Le ministre a garanti qu'en septembre, il y aura "14 000 lits de plus" dans les résidences universitaires qu'actuellement, tout en reconnaissant que cette augmentation ne résoudra pas le problème.

Dans les prochains mois, "le logement connaîtra une augmentation significative du nombre de lits avec l'achèvement de dizaines de résidences universitaires dans tout le pays", a-t-il déclaré aux journalistes, se référant au Plan national pour le logement dans l'enseignement supérieur (PNAES).

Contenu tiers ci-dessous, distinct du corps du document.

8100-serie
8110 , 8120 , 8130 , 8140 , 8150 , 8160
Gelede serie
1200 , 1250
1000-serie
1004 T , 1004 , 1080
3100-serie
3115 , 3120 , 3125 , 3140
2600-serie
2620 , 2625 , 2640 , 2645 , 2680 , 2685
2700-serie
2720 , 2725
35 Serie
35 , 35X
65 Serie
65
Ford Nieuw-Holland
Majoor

Selon Fernando Alexandre, des résidences seront inaugurées "sur tout le territoire", de Bragance à l'Algarve et dans les régions autonomes, ce qui permettra "d'alléger considérablement l'accès au logement".

Cependant, le PNAES dépasse les 18 000 lits dans un pays où environ 175 000 étudiants étudient loin de chez eux.

"Le logement est le principal obstacle à l'accès à l'enseignement supérieur", a déclaré le président de la Fédération académique de Porto, rappelant qu'une chambre à Porto ou à Lisbonne peut coûter 400 ou 500 euros, ce qui signifie "que l'enseignement supérieur et la réussite dépendent non seulement du talent et de l'engagement des étudiants, mais aussi de leur poche et de leur code postal".

Le PNAES arrivant à son terme, Fernando Alexandre a déclaré qu'il étudiait les prochaines étapes, mais pour l'instant, il se préoccupe davantage du modèle de gestion des résidences.

Il faut "veiller à ce qu'elles soient occupées", a-t-il averti, rappelant le cas de la résidence de l'École polytechnique de Beja, qui reste vide bien qu'elle ait été inaugurée au début de l'année universitaire, meublée et "prête à l'emploi".

Le ministre a révélé avoir "attiré l'attention" de la direction de l'école polytechnique : "Nous les interrogeons nous-mêmes depuis plusieurs mois (...) nous leur avons déjà demandé ce qu'ils attendaient de nous, mais cela relève de la responsabilité de l'Institut".

De manière générale, la réforme proposée du modèle d'action sociale "a été très bien accueillie par les étudiants", a assuré Fernando Alexandre.

Dans des déclarations aux journalistes, les présidents des fédérations académiques de Lisbonne, de Porto et de l'ACC ont confirmé cette position.

"D'un point de vue conceptuel, nous considérons qu'il répond à nos attentes, à savoir promouvoir avant tout l'équité sur le territoire et dans l'enseignement supérieur", a défendu le président de l'ACC, ajoutant que l'important est que le document soit approuvé rapidement.

En ce qui concerne la manifestation des étudiants, Fernando Alexandre a applaudi l'initiative : "Quand les étudiants cessent d'être critiques et commencent à manifester, je pense que nous avons un problème dans notre démocratie (...) Il est bon qu'ils disent à la société ce qu'ils veulent."